S African president says no corruption found in arms deal

South African President Jacob Zuma says no evidence of corruption found in investigation of '1995 arms deal'

Photo by: Reuters
Photo by: Reuters

President Jacob Zuma speaks during the official launch of the eChannel Pilot Project of the Department of Home Affairs in Midrand, Johannesburg, April 7, 2016.

South African President Jacob Zuma said that no evidence of corruption or fraud was found in the investigation of a major arms deal arranged by the government in 1995.

The arms deal of 30 billion rand ($2.1 billion) was made in 1991. The South African Air Force (SAAF) replaced the Cheetah trainers with European military equipment that was made in 1991, when Zuma was serving as deputy president.

"No evidence was found as well through the Commission's own independent inquiries," President Zuma said on television, on Thursday.

Schabir Shaik, Zuma’s former financial adviser, was found guilty and jailed in 2005 of trying to solicit bribes worth 500,000 rand a year for Zuma from a French arms company.

Zuma said the money paid was for consultancy services “and nothing else”.

It was alleged that Zuma had offered to protect the French firm from an investigation into an arms deal South Africa arranged in the late 1990s.

Later in 2005, then-President Thabo Mbeki discharged Zuma as his deputy after he was implicated in the arms deal.

Zuma later ousted Mbeki to win leadership of the ANC, became president in 2009, and appointed a commission to investigate the arms deal in 2011.

In 2009 prosecutors dropped an investigation into more than 700 charges of fraud, corruption and racketeering against Zuma in relation to the same arms deal.
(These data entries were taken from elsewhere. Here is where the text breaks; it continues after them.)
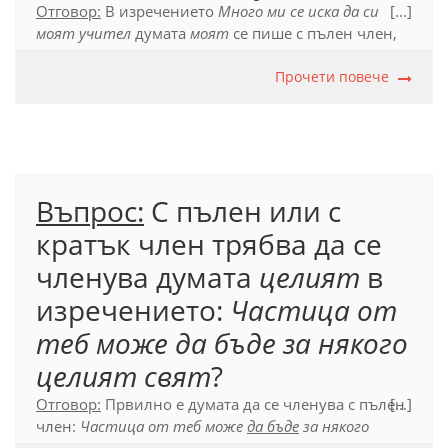
Отговор:
В изречението
Много ми се иска да си
[...]
моят учител
думата
моят
се пише с пълен член,
тъй като словосъчетанието, в което участва (
моят
учител
), се свързва с глагола
съм.
Прочети повече
Официален правописен речник (2012), т. 17.6.1.3.
Въпрос:
С пълен или с
кратък член трябва да се
членува думата
целият
в
изречението:
Частица от
теб може да бъде за някого
целият свят
?
Отговор:
Првилно е думата да се членува с пълен
[...]
член:
Частица от теб може
да бъде
за някого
Despite the investigations, Zuma gained victory in presidential elections a month later.

The 30 billion rand deal to buy European military equipment in the late 1990s has led to a few convictions of officials who took bribes to help land contracts but critics said probes did not go far enough, letting several others off the hook.

In 2011, he appointed a commission to investigate the arms deal.

On Thursday, Zuma said the investigation, which took four years, had found no evidence of widespread bribery, corruption and fraud in the selection of the preferred bidder to supply the arms, or of payment of bribes to officials awarding of the deal.

Zuma said the three-volume report on the investigation will be made public.